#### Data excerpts
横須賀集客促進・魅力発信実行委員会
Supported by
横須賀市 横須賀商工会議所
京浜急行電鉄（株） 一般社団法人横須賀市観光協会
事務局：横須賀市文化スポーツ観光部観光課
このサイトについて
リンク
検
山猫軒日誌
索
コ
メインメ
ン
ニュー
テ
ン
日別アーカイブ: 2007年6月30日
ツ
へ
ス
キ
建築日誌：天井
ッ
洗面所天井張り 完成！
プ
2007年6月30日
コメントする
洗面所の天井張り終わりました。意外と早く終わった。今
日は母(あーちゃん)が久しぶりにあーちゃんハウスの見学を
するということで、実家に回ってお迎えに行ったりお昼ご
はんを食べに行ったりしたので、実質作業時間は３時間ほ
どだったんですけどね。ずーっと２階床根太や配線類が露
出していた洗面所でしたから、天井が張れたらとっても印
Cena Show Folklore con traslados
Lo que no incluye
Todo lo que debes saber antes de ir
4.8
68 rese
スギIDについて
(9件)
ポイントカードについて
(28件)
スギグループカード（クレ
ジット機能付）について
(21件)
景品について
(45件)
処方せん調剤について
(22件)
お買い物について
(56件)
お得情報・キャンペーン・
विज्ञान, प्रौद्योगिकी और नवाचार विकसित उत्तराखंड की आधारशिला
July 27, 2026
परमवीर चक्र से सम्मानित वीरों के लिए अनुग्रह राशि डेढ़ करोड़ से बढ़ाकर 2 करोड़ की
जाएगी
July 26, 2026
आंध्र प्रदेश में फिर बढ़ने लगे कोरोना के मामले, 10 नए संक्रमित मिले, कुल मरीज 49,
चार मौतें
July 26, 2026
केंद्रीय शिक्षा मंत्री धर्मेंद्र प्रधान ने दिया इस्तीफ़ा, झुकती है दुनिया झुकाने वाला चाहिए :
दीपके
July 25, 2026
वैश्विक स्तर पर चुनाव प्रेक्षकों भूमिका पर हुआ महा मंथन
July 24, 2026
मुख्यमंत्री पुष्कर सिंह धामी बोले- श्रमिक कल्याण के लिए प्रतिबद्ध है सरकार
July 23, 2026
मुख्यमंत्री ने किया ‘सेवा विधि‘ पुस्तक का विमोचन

--

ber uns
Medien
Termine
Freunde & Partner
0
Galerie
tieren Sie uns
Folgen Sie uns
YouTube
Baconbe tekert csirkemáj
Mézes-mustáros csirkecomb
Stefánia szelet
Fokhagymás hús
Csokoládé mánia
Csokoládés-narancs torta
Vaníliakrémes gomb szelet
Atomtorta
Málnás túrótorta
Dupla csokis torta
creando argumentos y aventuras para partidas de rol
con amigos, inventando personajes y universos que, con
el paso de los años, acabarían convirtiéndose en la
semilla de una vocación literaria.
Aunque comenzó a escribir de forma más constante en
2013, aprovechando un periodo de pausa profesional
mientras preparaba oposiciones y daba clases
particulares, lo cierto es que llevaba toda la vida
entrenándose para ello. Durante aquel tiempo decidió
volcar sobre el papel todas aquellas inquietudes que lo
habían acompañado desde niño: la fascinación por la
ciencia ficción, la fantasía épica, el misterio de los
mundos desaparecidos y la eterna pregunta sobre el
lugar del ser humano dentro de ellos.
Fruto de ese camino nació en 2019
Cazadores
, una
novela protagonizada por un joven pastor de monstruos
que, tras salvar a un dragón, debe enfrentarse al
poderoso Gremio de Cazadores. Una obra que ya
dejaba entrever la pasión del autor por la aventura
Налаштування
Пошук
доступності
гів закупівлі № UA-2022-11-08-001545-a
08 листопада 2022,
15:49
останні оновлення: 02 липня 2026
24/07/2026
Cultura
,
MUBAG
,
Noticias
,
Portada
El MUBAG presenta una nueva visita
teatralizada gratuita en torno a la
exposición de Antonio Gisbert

...

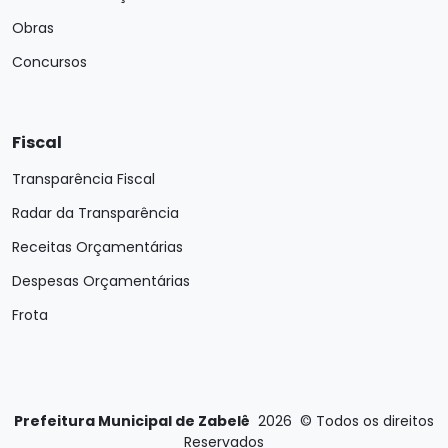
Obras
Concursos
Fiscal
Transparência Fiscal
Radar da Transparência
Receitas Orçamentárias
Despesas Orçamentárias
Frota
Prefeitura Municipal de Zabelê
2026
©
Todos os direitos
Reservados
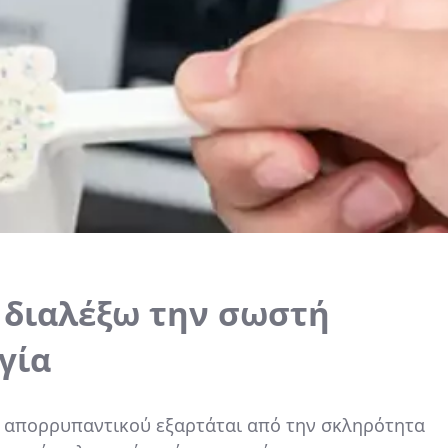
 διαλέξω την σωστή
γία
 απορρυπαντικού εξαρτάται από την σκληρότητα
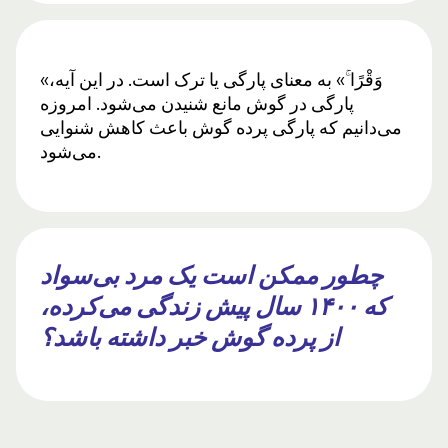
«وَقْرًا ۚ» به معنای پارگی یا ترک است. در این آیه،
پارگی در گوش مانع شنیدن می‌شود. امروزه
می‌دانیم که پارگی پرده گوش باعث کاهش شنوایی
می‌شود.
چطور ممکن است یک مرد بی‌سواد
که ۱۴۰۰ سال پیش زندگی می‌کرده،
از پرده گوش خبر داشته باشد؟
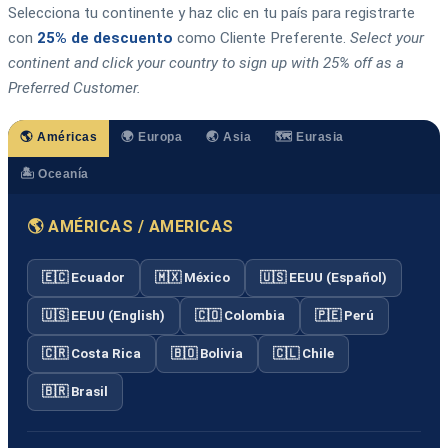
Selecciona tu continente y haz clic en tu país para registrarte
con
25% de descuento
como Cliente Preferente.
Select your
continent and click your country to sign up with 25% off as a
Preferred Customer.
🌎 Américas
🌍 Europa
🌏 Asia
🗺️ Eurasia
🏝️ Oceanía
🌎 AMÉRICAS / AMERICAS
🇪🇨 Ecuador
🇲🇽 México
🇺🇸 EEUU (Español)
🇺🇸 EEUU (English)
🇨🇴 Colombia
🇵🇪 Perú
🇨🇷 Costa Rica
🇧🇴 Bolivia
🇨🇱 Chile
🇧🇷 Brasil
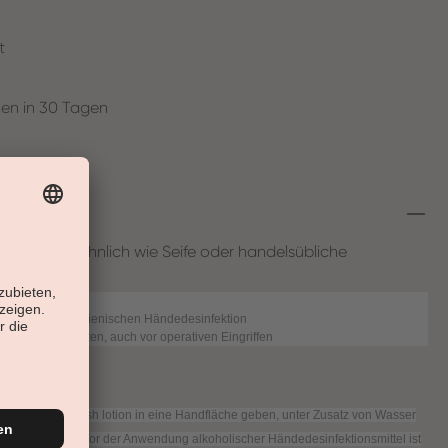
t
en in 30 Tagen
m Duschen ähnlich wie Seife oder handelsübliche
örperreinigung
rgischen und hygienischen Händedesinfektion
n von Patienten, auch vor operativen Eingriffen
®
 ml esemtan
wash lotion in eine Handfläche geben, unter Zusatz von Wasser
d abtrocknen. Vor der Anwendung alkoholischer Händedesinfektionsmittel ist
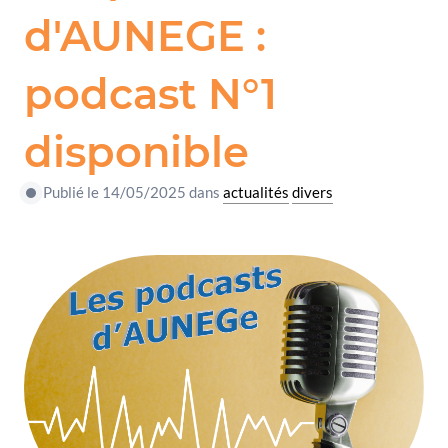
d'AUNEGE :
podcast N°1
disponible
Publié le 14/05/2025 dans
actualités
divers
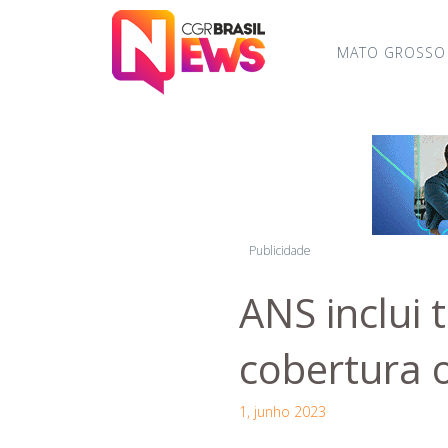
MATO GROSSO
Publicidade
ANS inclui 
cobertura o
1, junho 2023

#### Brief
Find the word "MUBAG" in the records and pull out each line that has it.

#### Solution
MUBAG
El MUBAG presenta una nueva visita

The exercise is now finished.